Task instructions:
Check each line of the material below for "avec" and copy those where it appears.

Records shown:
▼

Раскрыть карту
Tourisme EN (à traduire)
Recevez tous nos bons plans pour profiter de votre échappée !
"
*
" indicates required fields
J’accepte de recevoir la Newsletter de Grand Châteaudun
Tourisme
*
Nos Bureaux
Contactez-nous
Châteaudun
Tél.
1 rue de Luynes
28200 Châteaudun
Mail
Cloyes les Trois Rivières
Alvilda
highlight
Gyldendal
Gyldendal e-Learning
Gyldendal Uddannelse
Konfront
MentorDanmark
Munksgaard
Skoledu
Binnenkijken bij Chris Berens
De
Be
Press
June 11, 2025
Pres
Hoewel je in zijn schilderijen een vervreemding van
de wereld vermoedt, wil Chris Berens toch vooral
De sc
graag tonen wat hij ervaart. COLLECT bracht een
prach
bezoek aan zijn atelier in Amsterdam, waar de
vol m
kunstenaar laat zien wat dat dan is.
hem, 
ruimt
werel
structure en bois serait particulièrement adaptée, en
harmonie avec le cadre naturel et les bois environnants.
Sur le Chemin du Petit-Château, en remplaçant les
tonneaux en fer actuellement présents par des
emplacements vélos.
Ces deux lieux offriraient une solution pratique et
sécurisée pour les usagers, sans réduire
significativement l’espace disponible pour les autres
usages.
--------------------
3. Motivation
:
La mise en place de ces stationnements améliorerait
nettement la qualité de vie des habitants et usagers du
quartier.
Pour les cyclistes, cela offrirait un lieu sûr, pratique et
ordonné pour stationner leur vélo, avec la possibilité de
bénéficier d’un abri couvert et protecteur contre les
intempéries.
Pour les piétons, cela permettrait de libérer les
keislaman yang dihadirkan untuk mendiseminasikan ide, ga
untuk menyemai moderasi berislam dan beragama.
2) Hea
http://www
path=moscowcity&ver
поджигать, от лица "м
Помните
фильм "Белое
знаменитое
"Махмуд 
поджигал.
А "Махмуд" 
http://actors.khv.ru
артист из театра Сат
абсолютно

▲
▼

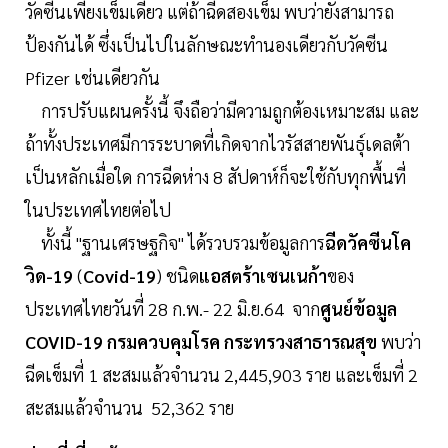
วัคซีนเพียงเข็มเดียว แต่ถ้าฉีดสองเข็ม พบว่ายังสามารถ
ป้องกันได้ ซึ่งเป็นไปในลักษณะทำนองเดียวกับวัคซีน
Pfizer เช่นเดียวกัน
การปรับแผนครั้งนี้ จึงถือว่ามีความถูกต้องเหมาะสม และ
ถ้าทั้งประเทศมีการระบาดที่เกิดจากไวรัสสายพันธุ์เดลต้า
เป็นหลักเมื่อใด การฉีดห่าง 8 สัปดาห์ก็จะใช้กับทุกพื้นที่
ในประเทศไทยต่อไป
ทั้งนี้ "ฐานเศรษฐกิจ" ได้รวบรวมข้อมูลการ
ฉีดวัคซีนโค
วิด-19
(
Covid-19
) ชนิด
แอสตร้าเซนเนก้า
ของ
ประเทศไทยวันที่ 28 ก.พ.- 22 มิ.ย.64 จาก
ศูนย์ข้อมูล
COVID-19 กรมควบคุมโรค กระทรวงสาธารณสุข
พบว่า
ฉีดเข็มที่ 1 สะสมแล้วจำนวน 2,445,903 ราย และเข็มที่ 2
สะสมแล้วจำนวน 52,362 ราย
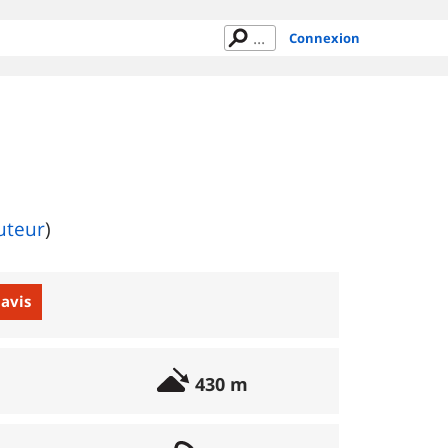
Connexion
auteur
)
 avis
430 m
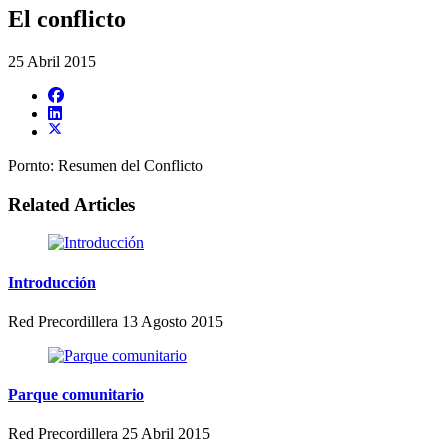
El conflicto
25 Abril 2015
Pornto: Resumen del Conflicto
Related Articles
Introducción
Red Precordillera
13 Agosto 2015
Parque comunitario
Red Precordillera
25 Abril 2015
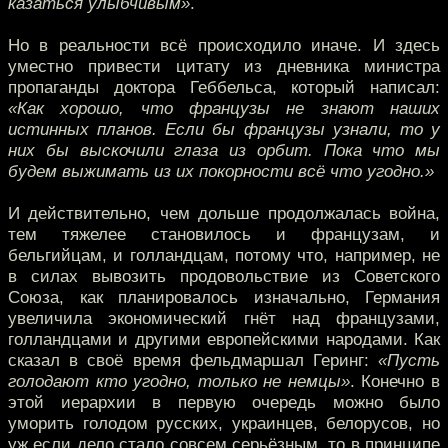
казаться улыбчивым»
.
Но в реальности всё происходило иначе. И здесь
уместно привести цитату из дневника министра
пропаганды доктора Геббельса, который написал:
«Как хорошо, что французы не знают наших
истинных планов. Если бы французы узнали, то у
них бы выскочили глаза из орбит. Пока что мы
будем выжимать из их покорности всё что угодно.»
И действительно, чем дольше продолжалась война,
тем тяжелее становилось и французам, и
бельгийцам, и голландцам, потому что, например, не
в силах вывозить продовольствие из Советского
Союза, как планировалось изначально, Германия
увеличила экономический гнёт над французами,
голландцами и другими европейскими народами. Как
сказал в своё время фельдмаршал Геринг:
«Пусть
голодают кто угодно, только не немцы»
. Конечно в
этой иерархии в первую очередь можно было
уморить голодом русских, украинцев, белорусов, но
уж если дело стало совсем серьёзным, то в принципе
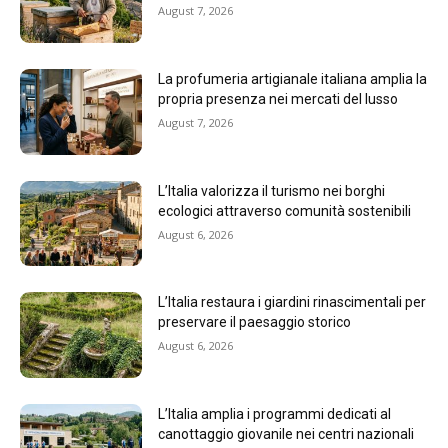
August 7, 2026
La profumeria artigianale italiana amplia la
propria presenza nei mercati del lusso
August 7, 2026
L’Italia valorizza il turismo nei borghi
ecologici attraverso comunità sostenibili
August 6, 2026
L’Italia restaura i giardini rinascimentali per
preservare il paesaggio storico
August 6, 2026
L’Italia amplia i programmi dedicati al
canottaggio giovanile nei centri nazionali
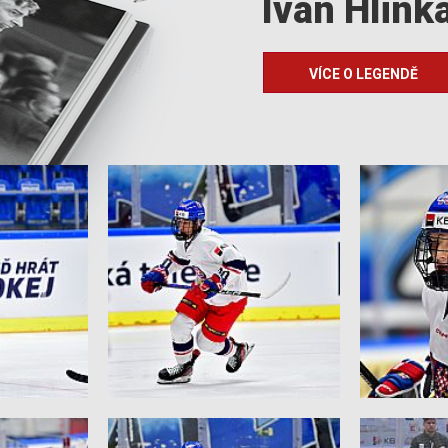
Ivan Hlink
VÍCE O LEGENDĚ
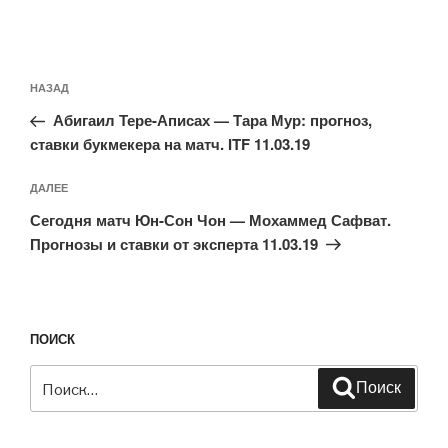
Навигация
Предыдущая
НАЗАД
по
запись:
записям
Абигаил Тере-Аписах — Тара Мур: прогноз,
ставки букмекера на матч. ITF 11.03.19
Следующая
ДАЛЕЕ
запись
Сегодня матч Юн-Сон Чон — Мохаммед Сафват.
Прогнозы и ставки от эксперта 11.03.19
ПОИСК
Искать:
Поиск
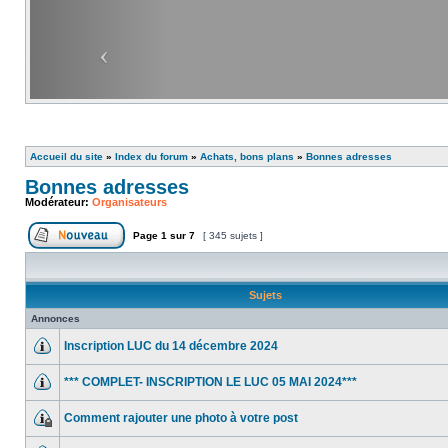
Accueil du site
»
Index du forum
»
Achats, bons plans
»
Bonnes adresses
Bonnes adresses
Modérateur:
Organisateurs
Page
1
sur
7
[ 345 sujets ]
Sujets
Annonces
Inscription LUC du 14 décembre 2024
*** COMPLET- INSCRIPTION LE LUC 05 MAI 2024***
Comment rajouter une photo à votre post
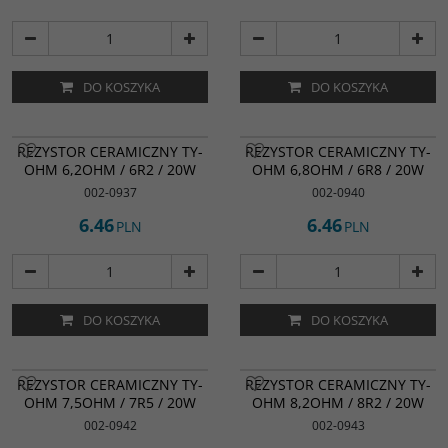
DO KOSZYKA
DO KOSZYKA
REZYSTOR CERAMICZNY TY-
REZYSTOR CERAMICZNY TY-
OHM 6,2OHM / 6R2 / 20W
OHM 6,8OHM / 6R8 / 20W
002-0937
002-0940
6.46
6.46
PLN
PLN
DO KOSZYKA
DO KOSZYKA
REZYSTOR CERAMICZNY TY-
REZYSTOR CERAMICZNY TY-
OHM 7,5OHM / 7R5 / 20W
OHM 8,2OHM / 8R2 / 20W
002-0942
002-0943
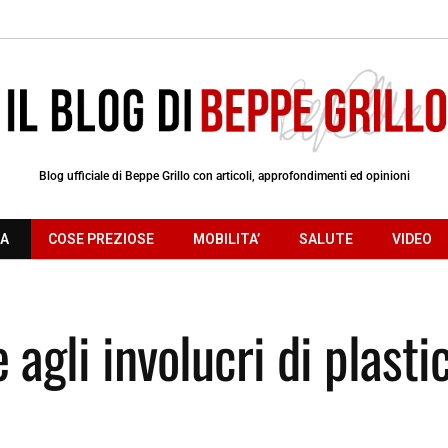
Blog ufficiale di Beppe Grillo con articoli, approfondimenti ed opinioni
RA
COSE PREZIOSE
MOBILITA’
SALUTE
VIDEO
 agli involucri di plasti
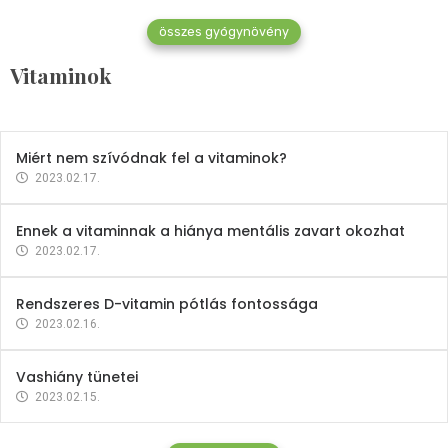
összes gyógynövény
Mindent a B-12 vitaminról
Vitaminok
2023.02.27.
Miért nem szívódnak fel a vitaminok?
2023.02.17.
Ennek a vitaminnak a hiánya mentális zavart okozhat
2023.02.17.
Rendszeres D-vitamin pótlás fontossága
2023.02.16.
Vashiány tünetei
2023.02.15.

▲

Exercise output:
harmonie avec le cadre naturel et les bois environnants.
ordonné pour stationner leur vélo, avec la possibilité de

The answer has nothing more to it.